Combining Covariances of Two Sets

87 Views Asked by At

According to Wikipedia, the formula for combining the covariances of two sets is: $$C_X=C_A+C_B+(\overline{x}_A-\overline{x}_B)(\overline{y}_A-\overline{y}_B) \cdot\frac{n_An_B}{n_X} $$ where:

  • $A$ and $B$ are the first and second sets.
  • $C$ is the Covariance.
  • $n$ is the number of samples.
  • $n_X = n_A + n_B$.
  • $x$ and $y$ are the features.

I implemented this formula by splitting one dataset into two equal sets, for testing purposes, yet the result is quite different from the original dataset covariance.

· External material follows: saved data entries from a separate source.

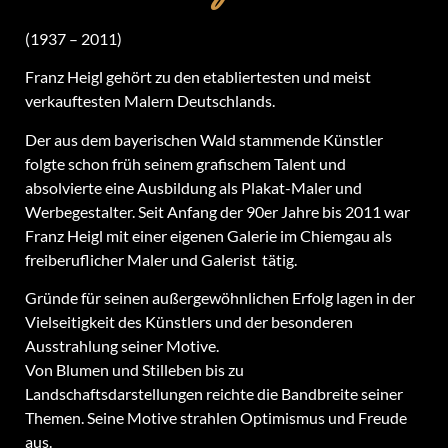
(1937 – 2011)
Franz Heigl gehört zu den etabliertesten und meist
verkauftesten Malern Deutschlands.
Der aus dem bayerischen Wald stammende Künstler
folgte schon früh seinem grafischem Talent und
absolvierte eine Ausbildung als Plakat-Maler und
Werbegestalter. Seit Anfang der 90er Jahre bis 2011 war
Franz Heigl mit einer eigenen Galerie im Chiemgau als
freiberuflicher Maler und Galerist tätig.
Gründe für seinen außergewöhnlichen Erfolg lagen in der
Vielseitigkeit des Künstlers und der besonderen
Ausstrahlung seiner Motive.
Von Blumen und Stilleben bis zu
Landschaftsdarstellungen reichte die Bandbreite seiner
Themen. Seine Motive strahlen Optimismus und Freude
aus.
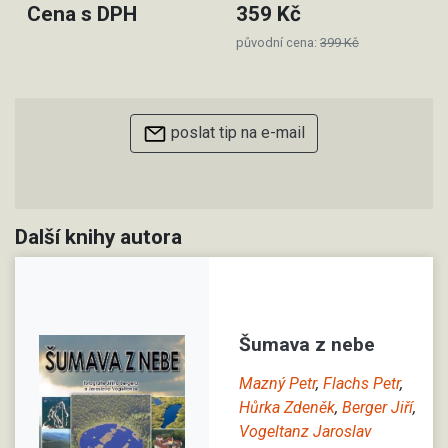
Cena s DPH
359 Kč
původní cena:
399 Kč
poslat tip na e-mail
Další knihy autora
Šumava z nebe
Mazný Petr
,
Flachs Petr
,
Hůrka Zdeněk
,
Berger Jiří
,
Vogeltanz Jaroslav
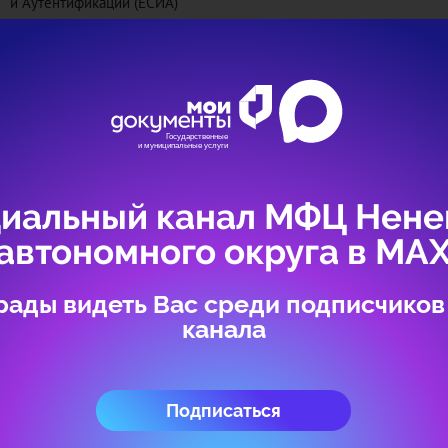
и Аутентификации (ЕСИА)
Если у Вас нет учетной записи ЕСИА, то для получения учетной 
зарегистрироваться на портале Госуслуг
https://www.gosuslugi.ru/
,
удостоверяющего личность
Авторизоваться
иальный канал МФЦ Нене
автономного округа в МА
рады видеть Вас среди подписчиков
канала
Подписаться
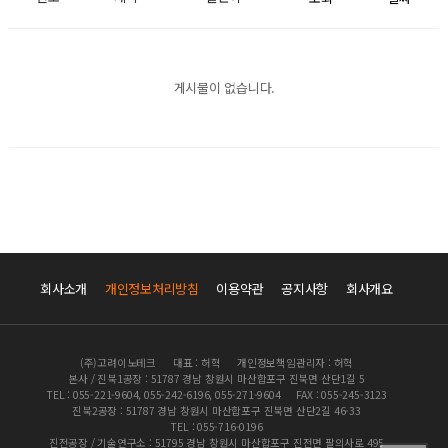
게시물이 없습니다.
회사소개
개인정보처리방침
이용약관
공지사항
회사개요
(주)고려이노테크
대표 : 허혁
개인정보책임관리자 : 허혁
본사 / 진북1공장 : 51787 경남 창원시 마산합포구 진북면 산단1길 5
TEL : 055-221-9604, 055-242-6196, 055-271-9604
FAX : 055-245-3123
진북2공장 : 51787 경남 창원시 마산합포구 진북면 산단2길 46-33
TEL : 055-716-0196
진전공장 / 기술연구소 : 51795 경남 창원시 마산합포구 진전면 팔의사로 495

Now, let $M_{AB}$ be this part of the above formula:

$$(\overline{x}_A-\overline{x}_B)(\overline{y}_A-\overline{y}_B) \cdot\frac{n_An_B}{n_X}$$

Looking at this implementation, the author basically applied the following formula:

$$ C_X = \frac{(C_A \color{red}{\cdot n_A}) + (C_B \color{red}{\cdot n_B}) + M_{AB}}{\color{red}{n_X}} $$

which gives the correct combined covariance!.


I could not understand how the latter is derived or achieved algebraically? Or if it's even similar to the former formula? because there are extra $\color{red}{n_A}$ and $\color{red}{n_B}$ that are added to the second formula!

Your help is appreciated.